Exercise prompt: No pictures belong in the copy. Retype exactly, and only, the stretch of lines below from the one with "זמן קצר מאוד." through the one with "указав, что никаких оснований нет для".

Available data:
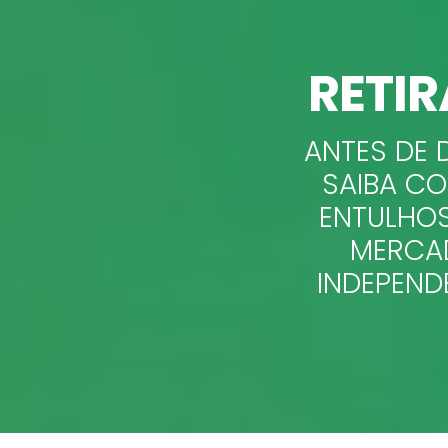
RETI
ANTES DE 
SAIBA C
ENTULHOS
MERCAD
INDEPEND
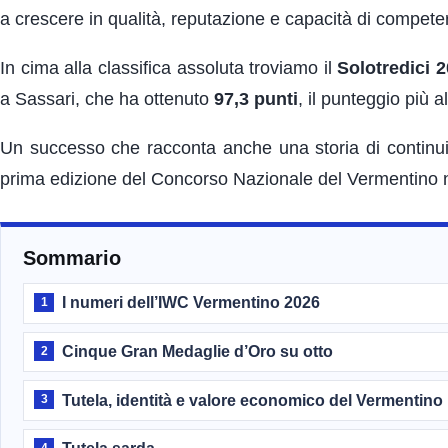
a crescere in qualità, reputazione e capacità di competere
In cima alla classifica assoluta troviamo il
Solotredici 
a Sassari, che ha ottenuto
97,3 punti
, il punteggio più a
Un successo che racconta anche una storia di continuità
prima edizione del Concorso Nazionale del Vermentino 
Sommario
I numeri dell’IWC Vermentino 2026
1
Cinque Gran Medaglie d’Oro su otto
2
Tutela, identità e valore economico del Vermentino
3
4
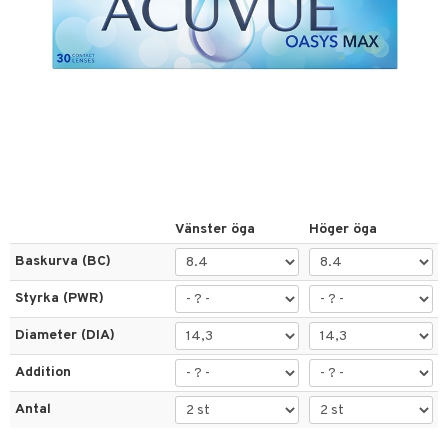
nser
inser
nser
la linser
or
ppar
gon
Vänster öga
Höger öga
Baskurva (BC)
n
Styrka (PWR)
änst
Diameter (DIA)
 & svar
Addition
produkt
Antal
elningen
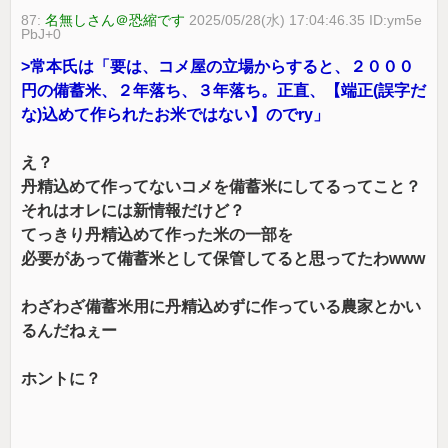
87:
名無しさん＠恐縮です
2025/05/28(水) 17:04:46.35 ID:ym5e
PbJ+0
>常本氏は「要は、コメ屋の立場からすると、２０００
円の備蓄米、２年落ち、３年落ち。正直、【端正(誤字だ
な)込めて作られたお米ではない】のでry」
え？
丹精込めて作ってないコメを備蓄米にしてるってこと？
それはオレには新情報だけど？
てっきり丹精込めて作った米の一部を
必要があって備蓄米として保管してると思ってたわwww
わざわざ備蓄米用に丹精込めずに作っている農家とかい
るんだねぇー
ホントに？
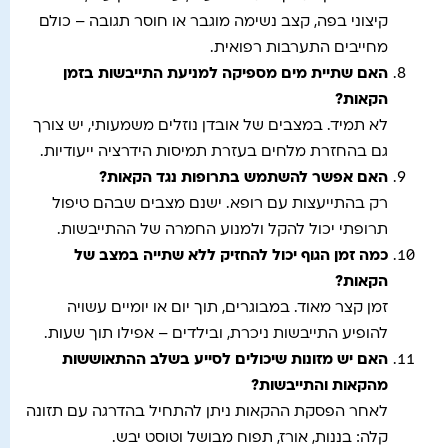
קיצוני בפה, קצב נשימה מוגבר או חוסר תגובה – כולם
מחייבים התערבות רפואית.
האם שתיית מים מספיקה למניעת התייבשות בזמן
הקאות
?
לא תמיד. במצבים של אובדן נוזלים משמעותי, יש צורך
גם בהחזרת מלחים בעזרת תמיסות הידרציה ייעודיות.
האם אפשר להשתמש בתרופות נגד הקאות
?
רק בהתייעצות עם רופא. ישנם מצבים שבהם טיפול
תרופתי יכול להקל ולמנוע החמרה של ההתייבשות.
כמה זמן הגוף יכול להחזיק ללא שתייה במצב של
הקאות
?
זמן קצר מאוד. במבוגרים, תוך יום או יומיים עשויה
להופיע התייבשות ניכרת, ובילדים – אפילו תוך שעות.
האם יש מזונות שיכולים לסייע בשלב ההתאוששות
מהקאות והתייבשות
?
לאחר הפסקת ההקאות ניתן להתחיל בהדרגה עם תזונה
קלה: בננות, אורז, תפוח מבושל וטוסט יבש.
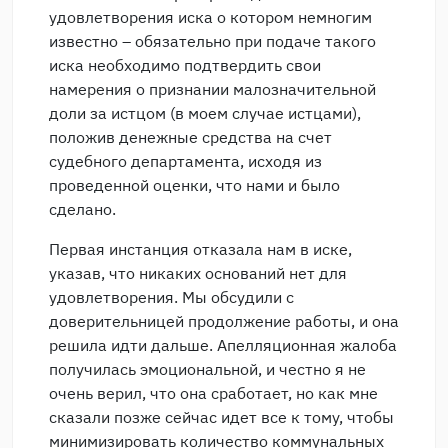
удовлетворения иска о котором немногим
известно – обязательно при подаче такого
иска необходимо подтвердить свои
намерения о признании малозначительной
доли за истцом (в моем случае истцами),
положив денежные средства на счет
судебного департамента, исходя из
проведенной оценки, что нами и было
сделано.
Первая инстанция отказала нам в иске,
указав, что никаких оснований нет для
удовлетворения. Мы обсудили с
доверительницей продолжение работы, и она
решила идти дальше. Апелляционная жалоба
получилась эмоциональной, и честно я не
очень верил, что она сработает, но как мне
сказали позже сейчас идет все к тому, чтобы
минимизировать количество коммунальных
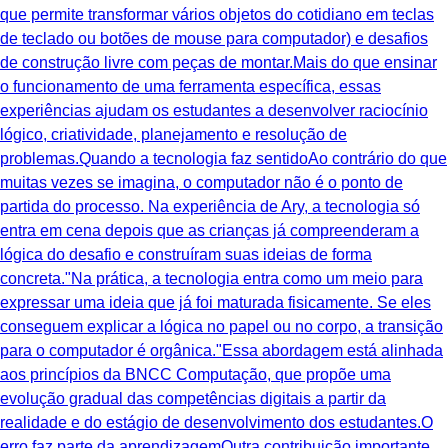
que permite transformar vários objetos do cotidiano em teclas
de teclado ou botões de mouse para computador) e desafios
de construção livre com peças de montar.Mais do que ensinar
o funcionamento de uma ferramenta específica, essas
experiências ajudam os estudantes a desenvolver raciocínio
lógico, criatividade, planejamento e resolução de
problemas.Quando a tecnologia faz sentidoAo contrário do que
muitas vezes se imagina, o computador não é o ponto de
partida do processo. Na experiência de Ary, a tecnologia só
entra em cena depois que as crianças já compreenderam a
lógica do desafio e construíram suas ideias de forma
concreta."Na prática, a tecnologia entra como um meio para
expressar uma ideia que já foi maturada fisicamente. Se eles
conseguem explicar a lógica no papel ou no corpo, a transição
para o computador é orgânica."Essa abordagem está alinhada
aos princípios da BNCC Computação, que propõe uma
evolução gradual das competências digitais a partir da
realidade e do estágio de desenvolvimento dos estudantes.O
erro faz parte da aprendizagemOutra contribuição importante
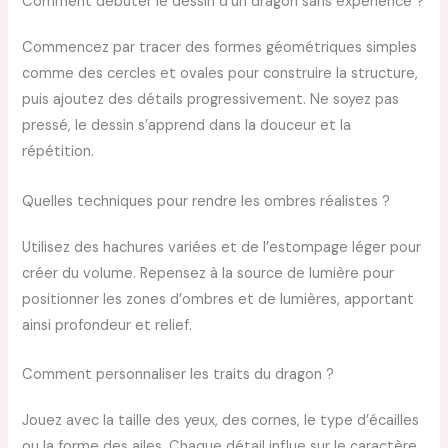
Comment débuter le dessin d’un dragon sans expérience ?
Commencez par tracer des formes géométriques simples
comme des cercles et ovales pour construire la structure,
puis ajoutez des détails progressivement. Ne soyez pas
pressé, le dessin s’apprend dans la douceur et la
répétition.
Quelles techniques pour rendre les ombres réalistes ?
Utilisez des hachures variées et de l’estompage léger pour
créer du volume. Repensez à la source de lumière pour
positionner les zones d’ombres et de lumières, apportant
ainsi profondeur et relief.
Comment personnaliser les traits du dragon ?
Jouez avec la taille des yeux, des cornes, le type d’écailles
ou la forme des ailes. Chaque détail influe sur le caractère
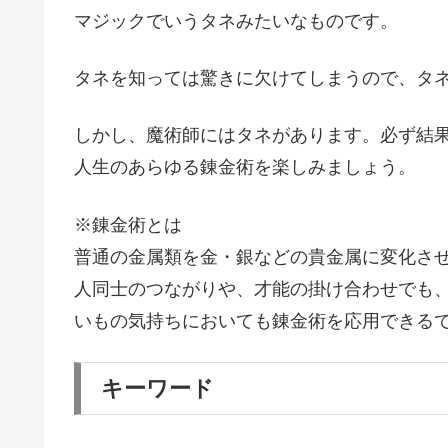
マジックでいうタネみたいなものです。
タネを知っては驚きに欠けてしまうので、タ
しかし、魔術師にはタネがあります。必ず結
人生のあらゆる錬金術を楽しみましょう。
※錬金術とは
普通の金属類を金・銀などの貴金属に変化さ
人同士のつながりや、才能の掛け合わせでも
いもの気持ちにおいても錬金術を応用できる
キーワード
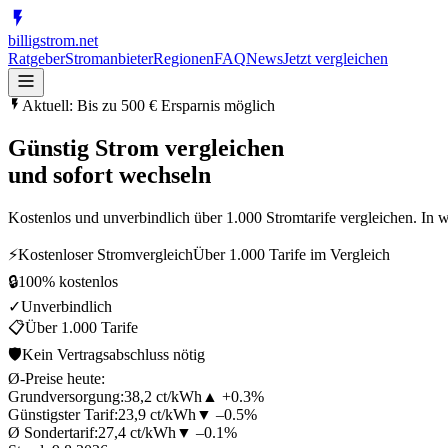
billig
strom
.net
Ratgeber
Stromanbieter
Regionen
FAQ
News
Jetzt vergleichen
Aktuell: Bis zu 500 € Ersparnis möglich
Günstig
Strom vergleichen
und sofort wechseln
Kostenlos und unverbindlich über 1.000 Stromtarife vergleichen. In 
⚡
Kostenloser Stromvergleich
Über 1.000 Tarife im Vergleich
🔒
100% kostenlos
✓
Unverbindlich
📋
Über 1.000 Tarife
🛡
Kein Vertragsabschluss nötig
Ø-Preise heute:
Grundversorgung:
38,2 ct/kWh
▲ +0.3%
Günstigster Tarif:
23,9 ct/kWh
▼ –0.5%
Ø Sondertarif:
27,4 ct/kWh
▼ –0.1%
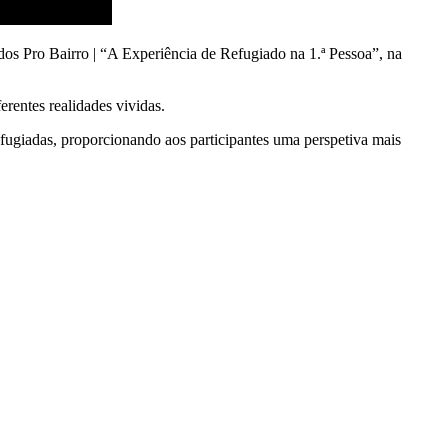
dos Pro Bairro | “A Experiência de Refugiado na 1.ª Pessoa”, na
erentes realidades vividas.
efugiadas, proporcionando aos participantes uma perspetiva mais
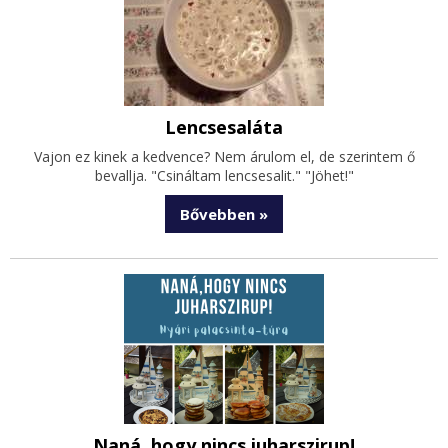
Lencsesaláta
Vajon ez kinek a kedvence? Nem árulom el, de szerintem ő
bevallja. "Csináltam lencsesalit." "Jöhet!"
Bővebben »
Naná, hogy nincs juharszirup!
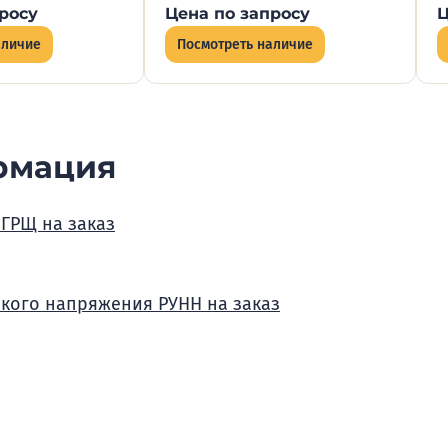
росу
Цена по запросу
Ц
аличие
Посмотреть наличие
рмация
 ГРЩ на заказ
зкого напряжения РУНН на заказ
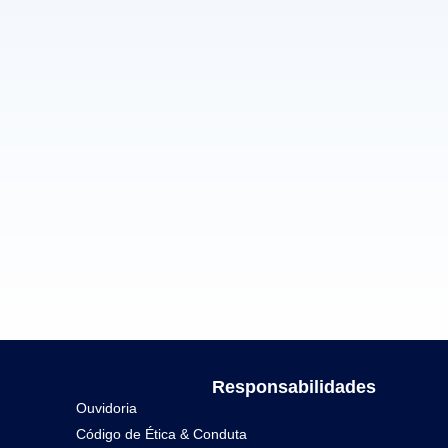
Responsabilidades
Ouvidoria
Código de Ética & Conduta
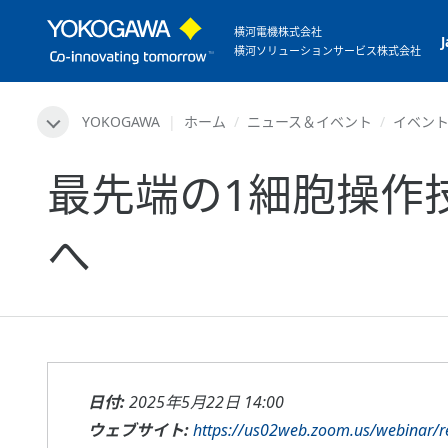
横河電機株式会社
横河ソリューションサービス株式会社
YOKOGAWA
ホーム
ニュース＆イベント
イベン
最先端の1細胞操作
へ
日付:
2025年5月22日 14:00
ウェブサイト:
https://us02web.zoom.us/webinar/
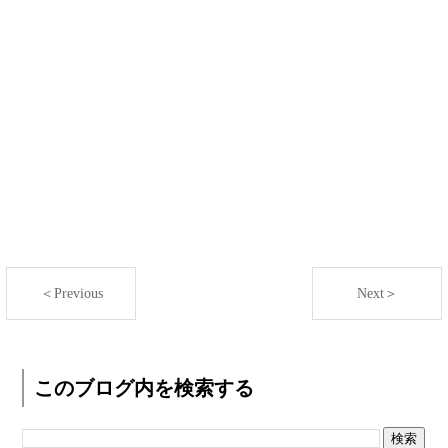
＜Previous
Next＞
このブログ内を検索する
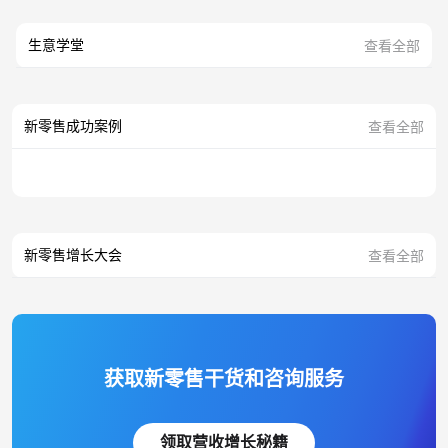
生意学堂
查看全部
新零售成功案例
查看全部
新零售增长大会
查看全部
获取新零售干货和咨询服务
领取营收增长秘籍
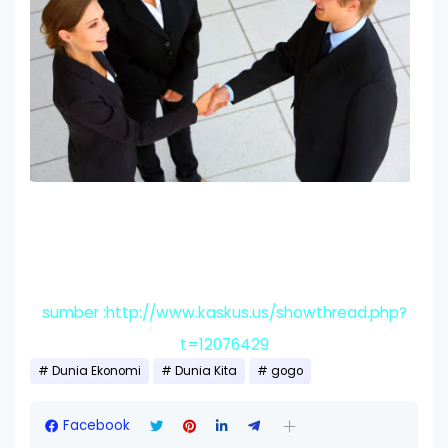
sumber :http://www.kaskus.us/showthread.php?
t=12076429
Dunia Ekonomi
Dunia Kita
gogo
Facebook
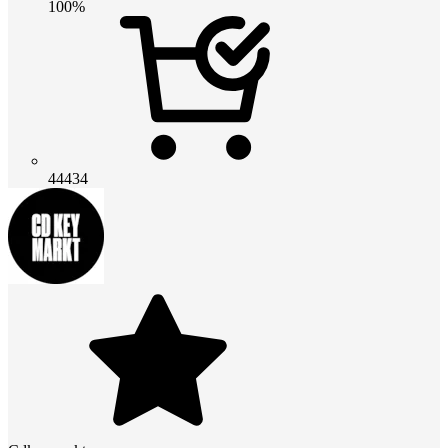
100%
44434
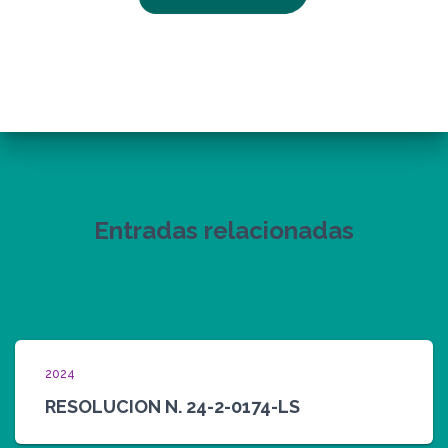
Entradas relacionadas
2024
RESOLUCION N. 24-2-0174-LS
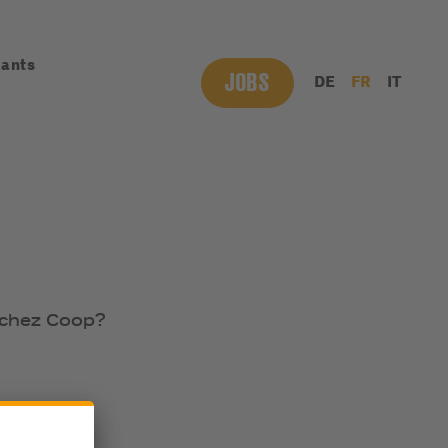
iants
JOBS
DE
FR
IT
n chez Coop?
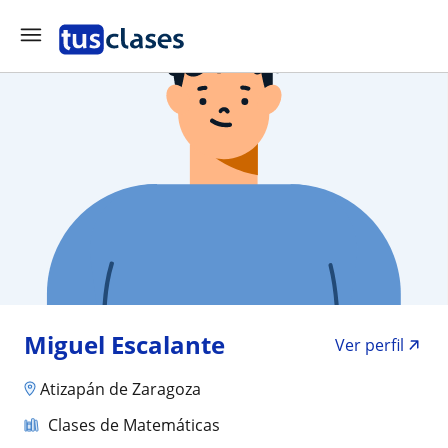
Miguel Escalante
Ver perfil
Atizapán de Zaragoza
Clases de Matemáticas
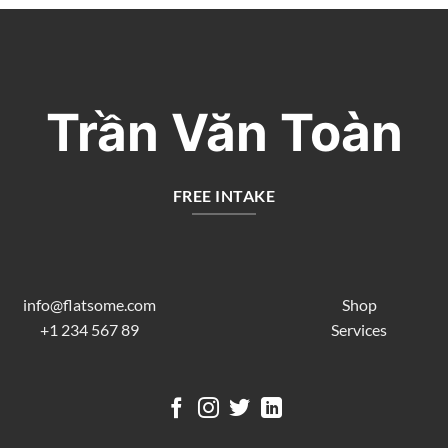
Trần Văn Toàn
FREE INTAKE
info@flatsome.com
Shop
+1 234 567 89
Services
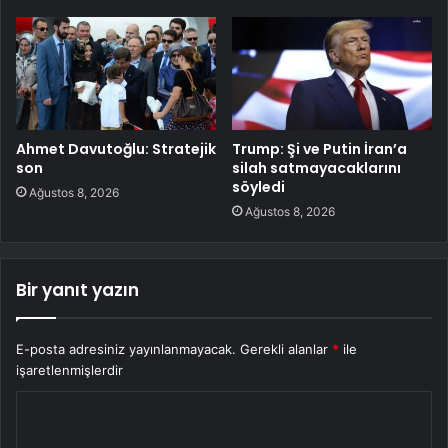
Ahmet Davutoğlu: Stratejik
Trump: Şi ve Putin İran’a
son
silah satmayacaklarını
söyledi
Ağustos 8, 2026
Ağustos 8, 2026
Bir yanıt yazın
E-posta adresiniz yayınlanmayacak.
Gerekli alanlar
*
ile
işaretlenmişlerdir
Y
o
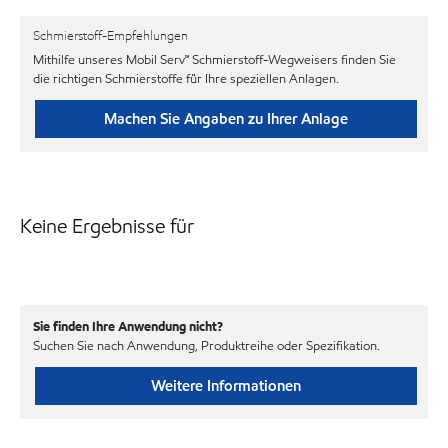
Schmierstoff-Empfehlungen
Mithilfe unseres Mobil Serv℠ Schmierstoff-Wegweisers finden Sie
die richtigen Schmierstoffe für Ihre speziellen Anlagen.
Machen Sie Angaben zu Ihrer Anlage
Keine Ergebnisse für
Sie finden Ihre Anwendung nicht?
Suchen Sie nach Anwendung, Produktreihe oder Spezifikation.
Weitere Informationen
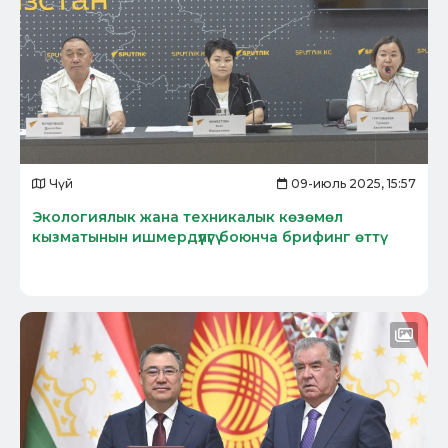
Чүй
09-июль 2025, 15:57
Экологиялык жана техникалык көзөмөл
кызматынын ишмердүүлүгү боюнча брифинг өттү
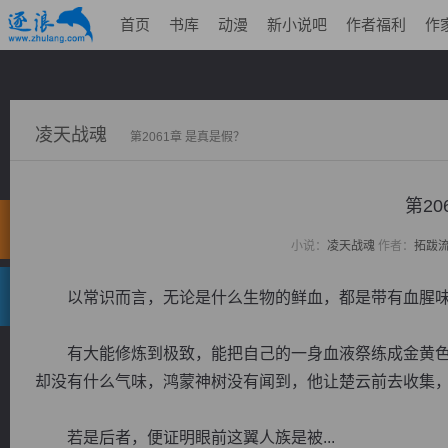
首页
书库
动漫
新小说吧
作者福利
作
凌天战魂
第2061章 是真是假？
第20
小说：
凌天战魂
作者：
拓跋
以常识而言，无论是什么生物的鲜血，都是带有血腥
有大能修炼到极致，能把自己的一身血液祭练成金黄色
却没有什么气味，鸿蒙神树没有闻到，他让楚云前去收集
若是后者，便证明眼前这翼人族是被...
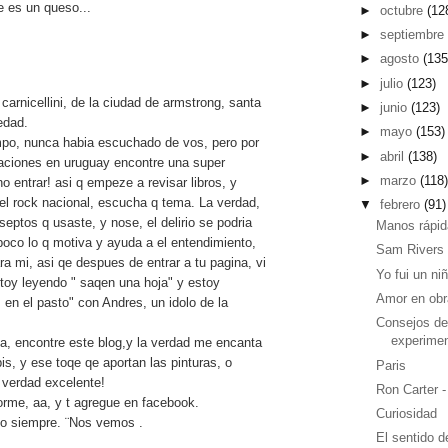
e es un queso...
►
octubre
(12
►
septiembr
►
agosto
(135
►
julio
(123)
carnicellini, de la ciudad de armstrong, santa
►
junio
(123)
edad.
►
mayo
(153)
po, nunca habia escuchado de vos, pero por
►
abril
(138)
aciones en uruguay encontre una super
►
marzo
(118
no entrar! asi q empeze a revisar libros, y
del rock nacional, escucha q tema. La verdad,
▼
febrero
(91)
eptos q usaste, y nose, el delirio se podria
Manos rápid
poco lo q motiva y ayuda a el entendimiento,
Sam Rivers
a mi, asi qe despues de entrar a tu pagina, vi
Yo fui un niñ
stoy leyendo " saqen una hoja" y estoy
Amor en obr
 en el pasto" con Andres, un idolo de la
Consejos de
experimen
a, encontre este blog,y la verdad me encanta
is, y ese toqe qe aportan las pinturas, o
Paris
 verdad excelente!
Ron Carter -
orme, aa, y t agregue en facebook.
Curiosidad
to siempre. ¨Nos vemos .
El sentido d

Answer section:
זמן קצר מאוד. במבוגרים, תוך יום או יומיים עשויה
להופיע התייבשות ניכרת, ובילדים – אפילו תוך שעות.
האם יש מזונות שיכולים לסייע בשלב ההתאוששות
מהקאות והתייבשות
?
לאחר הפסקת ההקאות ניתן להתחיל בהדרגה עם תזונה
קלה: בננות, אורז, תפוח מבושל וטוסט יבש.
удовлетворения иска о котором немногим
известно – обязательно при подаче такого
иска необходимо подтвердить свои
намерения о признании малозначительной
доли за истцом (в моем случае истцами),
положив денежные средства на счет
судебного департамента, исходя из
проведенной оценки, что нами и было
сделано.
Первая инстанция отказала нам в иске,
указав, что никаких оснований нет для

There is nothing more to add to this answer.